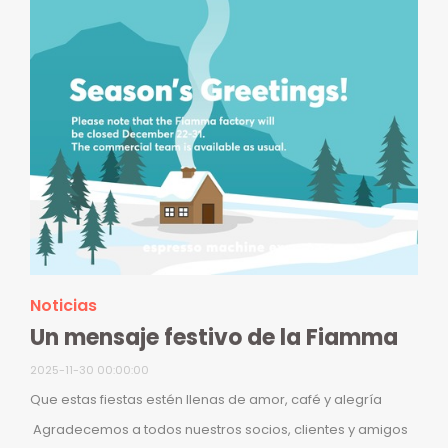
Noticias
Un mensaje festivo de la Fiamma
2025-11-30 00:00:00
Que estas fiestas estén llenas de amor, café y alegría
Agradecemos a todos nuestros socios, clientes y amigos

---

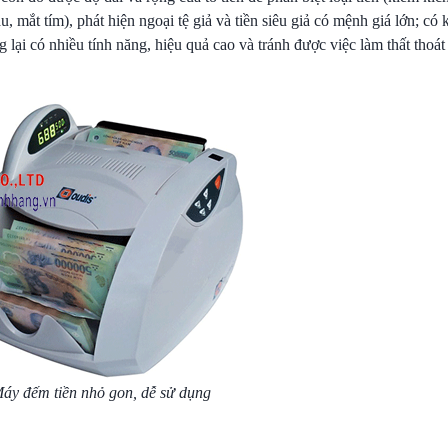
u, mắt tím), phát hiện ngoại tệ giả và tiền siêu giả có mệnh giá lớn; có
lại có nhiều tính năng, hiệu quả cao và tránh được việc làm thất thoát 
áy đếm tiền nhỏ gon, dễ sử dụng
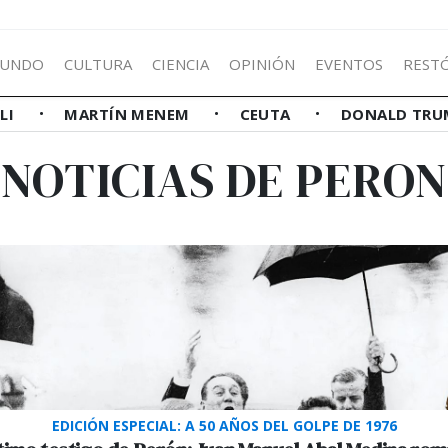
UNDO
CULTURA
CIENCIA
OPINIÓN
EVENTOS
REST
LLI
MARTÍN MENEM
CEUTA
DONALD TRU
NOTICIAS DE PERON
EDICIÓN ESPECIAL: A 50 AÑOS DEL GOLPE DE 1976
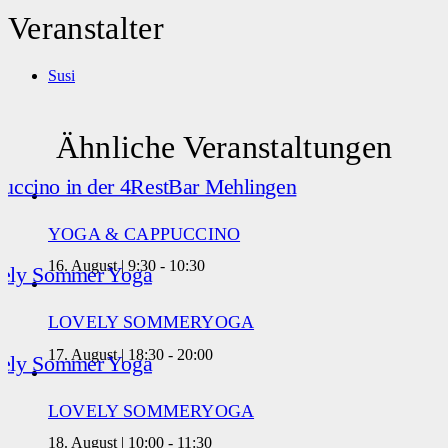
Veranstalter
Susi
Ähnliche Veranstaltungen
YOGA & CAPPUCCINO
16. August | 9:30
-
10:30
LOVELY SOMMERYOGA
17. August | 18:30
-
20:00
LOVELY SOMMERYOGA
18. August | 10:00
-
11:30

» **What the task asks**
Copy each line of the listing that carries the string "tiền".

» **Output**
u, mắt tím), phát hiện ngoại tệ giả và tiền siêu giả có mệnh giá lớn; có
áy đếm tiền nhỏ gon, dễ sử dụng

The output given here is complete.